[Opening Stored data section]
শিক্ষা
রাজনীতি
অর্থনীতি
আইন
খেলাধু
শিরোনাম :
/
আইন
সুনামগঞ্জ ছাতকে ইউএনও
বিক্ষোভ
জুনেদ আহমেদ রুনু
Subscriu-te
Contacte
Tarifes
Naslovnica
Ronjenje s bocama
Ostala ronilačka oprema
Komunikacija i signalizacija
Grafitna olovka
[Closing Stored data section]
[Opening Stored data section]
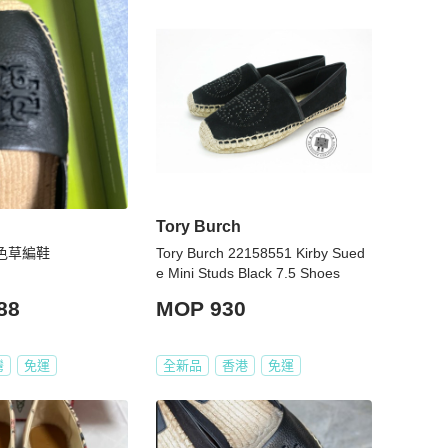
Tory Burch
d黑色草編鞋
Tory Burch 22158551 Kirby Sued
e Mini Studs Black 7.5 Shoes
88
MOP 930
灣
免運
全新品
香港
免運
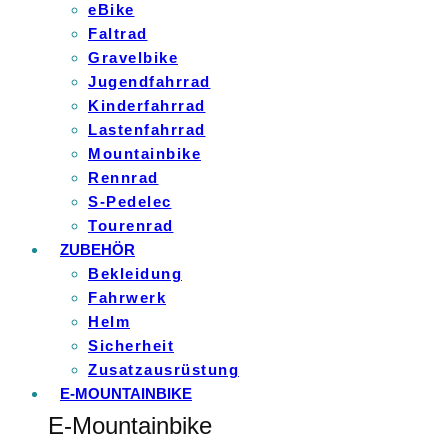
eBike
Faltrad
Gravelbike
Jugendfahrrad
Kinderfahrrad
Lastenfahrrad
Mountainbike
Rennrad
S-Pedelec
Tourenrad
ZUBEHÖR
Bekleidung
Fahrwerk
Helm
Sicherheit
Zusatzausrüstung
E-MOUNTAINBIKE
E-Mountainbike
[Closing Stored data section]
Your answer should be each line of the data that contains the word "Tory", copied as it stands.

Tory Burch
Tory Burch 22158551 Kirby Sued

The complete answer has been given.